Santa Barbarans clash over a development project in the Funk Zone.

Luca D'Agruma

When 155 new housing units were proposed in the busy downtown Funk Zone, it should have been cause for celebration, but instead, there was vitriol.The SOMOfunk development, led by developer Neil Dipaola, would be built on a 2.1 acre block in the Funk Zone, and would include 29 affordable units and 18,000 square feet of commercial space. The existing structures on the block would be demolished, causing anger in the community. Despite Santa Barbara’s lack of affordable housing, residents lined up to oppose the project.
Opponents believe the development will alter the “character” of the Funk Zone with dense housing, a large building, and a disruption of views. KeeptheFunkSB, a newly incorporated non-profit, is organizing Funk Zone businesses and residents against the plan. On their website, they claim that the development will “devour the existing neighborhood and change it forever” due to blocking “important public views” and displacing some areas for the fishing industry and “artist studios.”

“We’re not against housing,” says KeeptheFunkSB on Instagram. While the organization claims the “rest of the neighborhood will suffer as a result” of the development.

“Building more housing is a no brainer,” said George Nicks ‘22, who is passionate about this issue.

“Housing prices have shot through the roof, and unless we build more they won’t go back down. NIMBYs can complain all they want about character, but I personally feel that reducing homelessness, increasing walkability and lowering rents (while increasing property values) so people aren’t priced out of their homes does more to preserve character than stopping new construction ever will.”

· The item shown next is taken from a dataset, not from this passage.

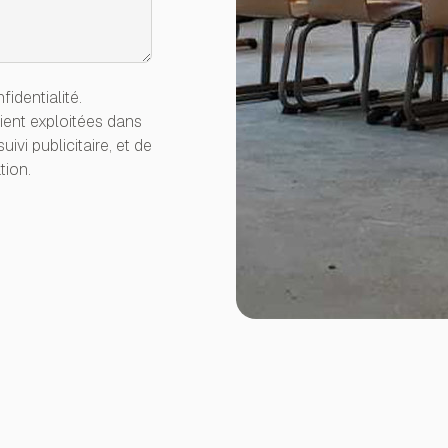
fidentialité.
ient exploitées dans
ivi publicitaire, et de
tion.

Keep the Funk supporters claim to oppose “gentrification”, but supporters of the project say that when housing isn’t built in sought-out affluent neighborhoods (like the Funk Zone), people moving into the city rent or buy in working-class neighborhoods. They claim that if housing was built in the Funk Zone, it would bring rents down and reduce the pressures of gentrification.

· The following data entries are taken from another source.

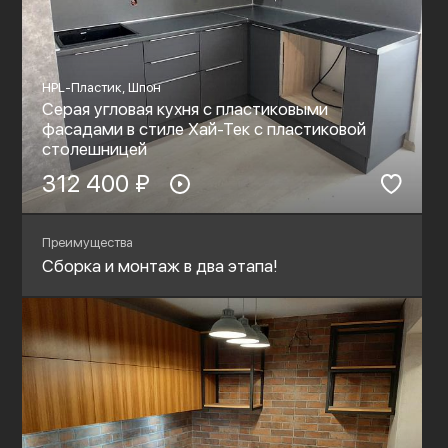
HPL-Пластик, Шпон
Серая угловая кухня с пластиковыми
фасадами в стиле Хай-Тек с пластиковой
столешницей
312 400 ₽
Преимущества
Сборка и монтаж в два этапа!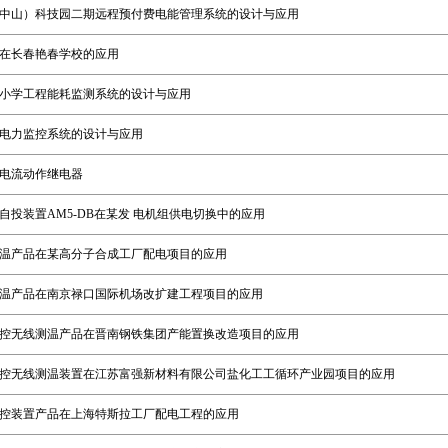
中山）科技园二期远程预付费电能管理系统的设计与应用
在长春艳春学校的应用
小学工程能耗监测系统的设计与应用
电力监控系统的设计与应用
余电流动作继电器
自投装置AM5-DB在某发 电机组供电切换中的应用
温产品在某高分子合成工厂配电项目的应用
温产品在南京禄口国际机场改扩建工程项目的应用
控无线测温产品在晋南钢铁集团产能置换改造项目的应用
控无线测温装置在江苏富强新材料有限公司盐化工工循环产业园项目的应用
控装置产品在上海特斯拉工厂配电工程的应用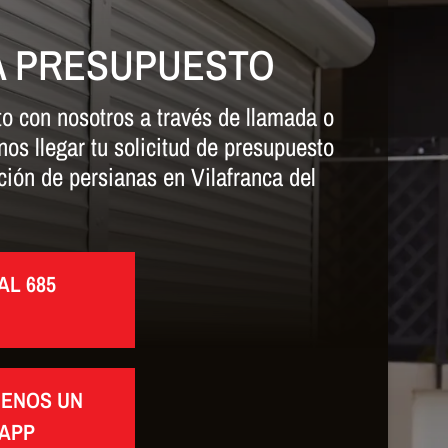
A PRESUPUESTO
o con nosotros a través de llamada o
s llegar tu solicitud de presupuesto
ción de persianas en Vilafranca del
AL 685
BENOS UN
APP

On the one hand, opponents to the project can point to the Funk Zone’s parking problems as evidence that the added density will strain the infrastructure of the neighborhood. That’s wrong, according to George. “More density reduces car dependency, by making walking and public transport more convenient, and reducing the need for wasteful street parking,” he says.

The battle over SOMOfunk serves as a microcosm of a growing political debate across California. The state has big goals for housing and has required counties and municipalities to open up areas for growth in order to meet their RHNA (Regional Housing Needs Allocation), the predicted number of new homes over the next decade.

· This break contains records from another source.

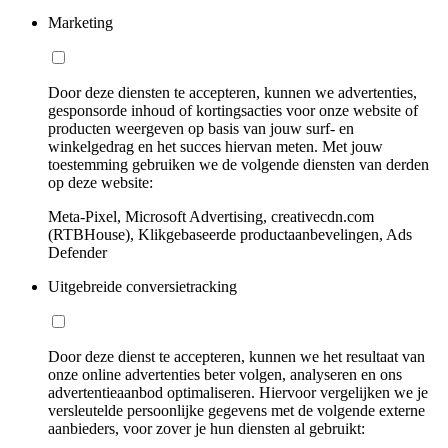
Marketing
Door deze diensten te accepteren, kunnen we advertenties,
gesponsorde inhoud of kortingsacties voor onze website of
producten weergeven op basis van jouw surf- en
winkelgedrag en het succes hiervan meten. Met jouw
toestemming gebruiken we de volgende diensten van derden
op deze website:
Meta-Pixel, Microsoft Advertising, creativecdn.com
(RTBHouse), Klikgebaseerde productaanbevelingen, Ads
Defender
Uitgebreide conversietracking
Door deze dienst te accepteren, kunnen we het resultaat van
onze online advertenties beter volgen, analyseren en ons
advertentieaanbod optimaliseren. Hiervoor vergelijken we je
versleutelde persoonlijke gegevens met de volgende externe
aanbieders, voor zover je hun diensten al gebruikt:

In the quest to get those units zoned, policymakers are coming into conflict with residents who’d rather “pass the buck” on where new housing is built than accept change to their community. Although the policy consensus is moving towards a “YIMBY” (Yes in my backyard) rather than “NIMBY” (Not in my backyard) approach to housing, local politics is dominated by homeowners, who are more likely to oppose new construction, especially apartments.

No matter the result of the application process for SOMOfunk, Santa Barbara needs to build more housing. ile our city’s policymakers are generally united in support of increasing affordable housing, it becomes a much more divisive issue when we have to figure out where to put it.